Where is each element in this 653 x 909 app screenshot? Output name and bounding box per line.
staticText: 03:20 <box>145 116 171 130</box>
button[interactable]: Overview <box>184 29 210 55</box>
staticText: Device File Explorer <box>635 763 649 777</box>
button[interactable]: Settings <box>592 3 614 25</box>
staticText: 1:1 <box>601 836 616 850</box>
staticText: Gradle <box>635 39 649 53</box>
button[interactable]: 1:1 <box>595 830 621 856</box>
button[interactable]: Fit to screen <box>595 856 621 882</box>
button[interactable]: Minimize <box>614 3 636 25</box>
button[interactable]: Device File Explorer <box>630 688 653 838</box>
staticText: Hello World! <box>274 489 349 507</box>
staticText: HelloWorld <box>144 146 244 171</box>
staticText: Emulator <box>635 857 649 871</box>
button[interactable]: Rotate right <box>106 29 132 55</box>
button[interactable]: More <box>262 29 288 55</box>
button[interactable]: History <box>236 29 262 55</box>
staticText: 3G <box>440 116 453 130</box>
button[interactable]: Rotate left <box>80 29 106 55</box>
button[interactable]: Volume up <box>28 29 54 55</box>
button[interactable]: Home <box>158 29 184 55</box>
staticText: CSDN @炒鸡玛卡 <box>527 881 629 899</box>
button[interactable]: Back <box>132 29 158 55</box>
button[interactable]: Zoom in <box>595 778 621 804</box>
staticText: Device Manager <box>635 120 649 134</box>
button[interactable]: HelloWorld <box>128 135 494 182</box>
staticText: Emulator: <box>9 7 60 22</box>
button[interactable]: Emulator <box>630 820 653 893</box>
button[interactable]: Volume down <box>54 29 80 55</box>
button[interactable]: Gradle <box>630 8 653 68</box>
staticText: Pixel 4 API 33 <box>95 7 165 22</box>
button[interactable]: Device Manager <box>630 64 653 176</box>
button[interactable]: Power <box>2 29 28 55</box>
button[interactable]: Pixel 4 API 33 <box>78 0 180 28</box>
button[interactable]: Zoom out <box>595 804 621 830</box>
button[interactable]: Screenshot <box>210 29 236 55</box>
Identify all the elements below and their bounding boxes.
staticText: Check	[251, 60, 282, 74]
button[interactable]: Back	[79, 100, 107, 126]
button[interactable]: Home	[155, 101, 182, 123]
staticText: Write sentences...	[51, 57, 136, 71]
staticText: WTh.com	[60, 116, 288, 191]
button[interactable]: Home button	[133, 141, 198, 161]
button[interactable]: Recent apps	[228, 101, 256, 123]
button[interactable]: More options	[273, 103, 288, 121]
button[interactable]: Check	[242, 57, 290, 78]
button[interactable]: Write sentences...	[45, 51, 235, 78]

○ ○ ○ ○ ○ ○ ○

Exercise prompt
Return, unchanged, each line from the line containing "Identify all the" through the last line of the material.

Your solution
Identify all the elements below and their bounding boxes.
staticText: Check	[251, 60, 282, 74]
button[interactable]: Back	[79, 100, 107, 126]
button[interactable]: Home	[155, 101, 182, 123]
staticText: Write sentences...	[51, 57, 136, 71]
staticText: WTh.com	[60, 116, 288, 191]
button[interactable]: Home button	[133, 141, 198, 161]
button[interactable]: Recent apps	[228, 101, 256, 123]
button[interactable]: More options	[273, 103, 288, 121]
button[interactable]: Check	[242, 57, 290, 78]
button[interactable]: Write sentences...	[45, 51, 235, 78]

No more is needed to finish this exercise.